O núcleo inicial do bairro chama-se ainda hoje (mas só os mais antigos é que sabem) Barraca de Pau, porque a essa barraca se dirigiam os moradores dos lugares circunvizinhos quer para beberem um copo, buscar mercancia na taberna, na mercearia e na padaria ou, simplesmente, para conviver. A comunidade aí formada era constituída não apenas por saloios de raiz (poucos) mas sobretudo por gente dos Algarves e do Alentejo, que viera para o trabalho nas pedreiras ou nas quintas de pendor agrícola existentes.

Nasceu o Bairro da Felicidade, cujo nome lembrava a mãe do Manuel Martins (o «Manel da Barraca»), falecido não há muito. O prédio era, e é, grande e mantém dependências agrícolas com alfaias, que, um dia, importará recuperar, entre as quais, uma das carroças dos anos 50.

Sempre foi esse o meu ambiente desde pequeno e, por isso, ser tutor desse bairro era uma honra.

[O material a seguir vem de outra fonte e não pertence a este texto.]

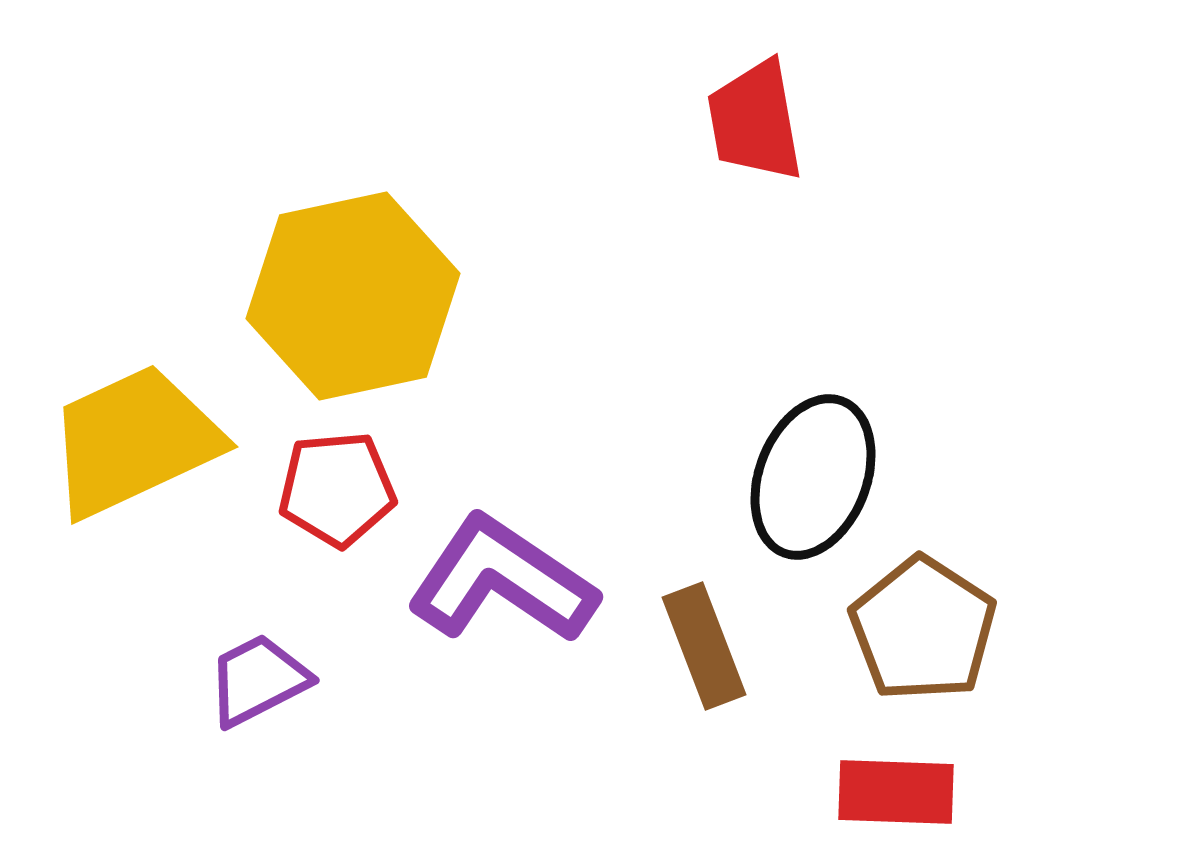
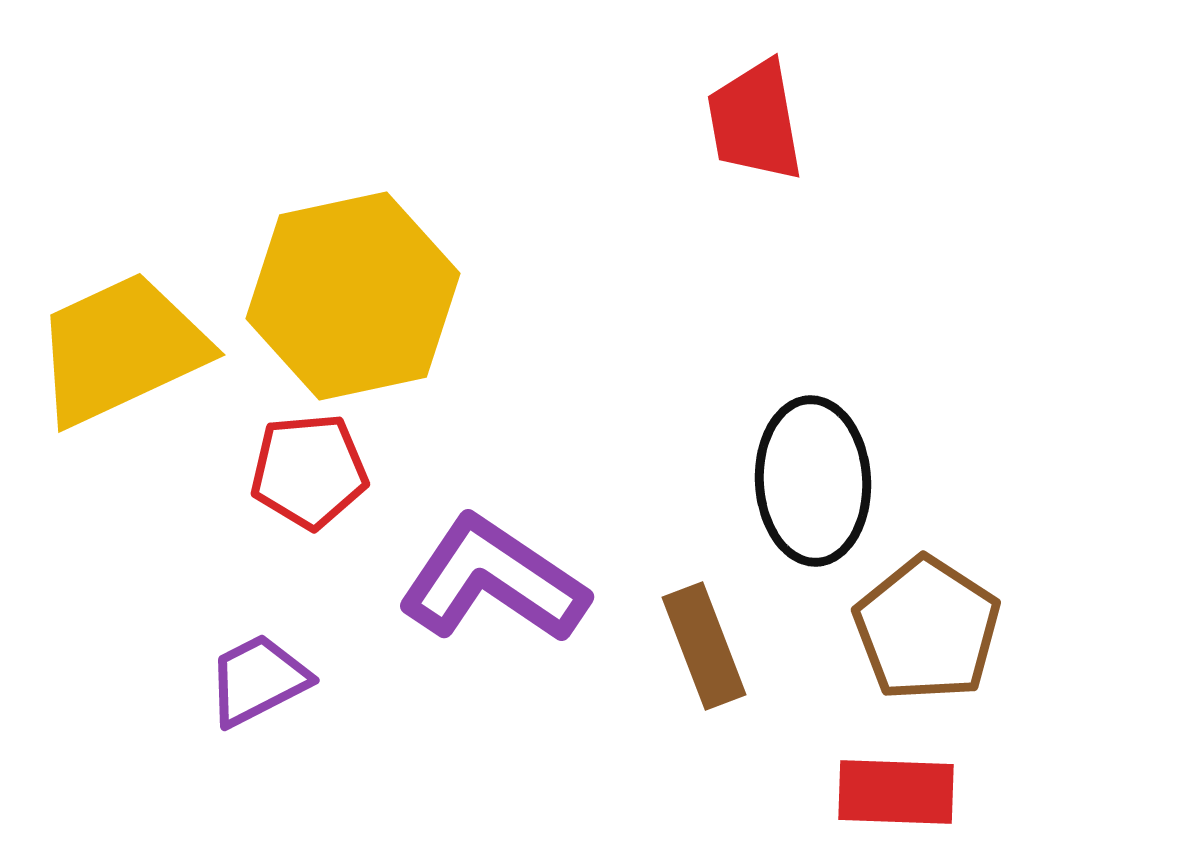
yellow trapezoid: moved 13 px left, 92 px up
black ellipse: moved 4 px down; rotated 24 degrees counterclockwise
red pentagon: moved 28 px left, 18 px up
purple L-shape: moved 9 px left
brown pentagon: moved 4 px right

Acontece, porém, que o bairro está na saída e entrada poente de Cascais e há, naturalmente, questões de trânsito – ou, como hoje se diz, de Mobilidade Urbana – que importa encarar com olhos de ver. Também para isso estão os moradores, mais do que os técnicos camarários, mormente os que se habituaram a estar nos gabinetes.

Confesso, por tal motivo, manter um relacionamento difícil com a Divisão de Trânsito e Mobilidade da Câmara de Cascais. Não tive estudos nesse âmbito e rejo-me pelo que julgo ser o senso comum.

  1. O lugar para o frigorífico

O primeiro embate – digamos assim – de que nunca mais me esqueci e já ocorreu há largos anos, aconteceu quando tive o privilégio de ser recebido pelo respectivo Chefe, que, por sinal, fora meu aluno nos Salesianos do Estoril. Ia contar-lhe o caso da Rua da Bela Vista, em Cascais, aonde então eu ia frequentemente e tinha dificuldade em arranjar lugar para estacionar e dei conta de que um vizinho morava num prédio com garagem e pintara no chão, a traços amarelos, um espaço teoricamente reservado para duas viaturas (ele só tinha uma). Aliás, na sequência, um outro morador, funcionário municipal e meu amigo de infância (andámos na escola juntos), lograra que, no prédio a seguir, onde morava, fossem colocados pilaretes, a fim de também aí se não estacionar. Achei que devia reclamar dos traços amarelos.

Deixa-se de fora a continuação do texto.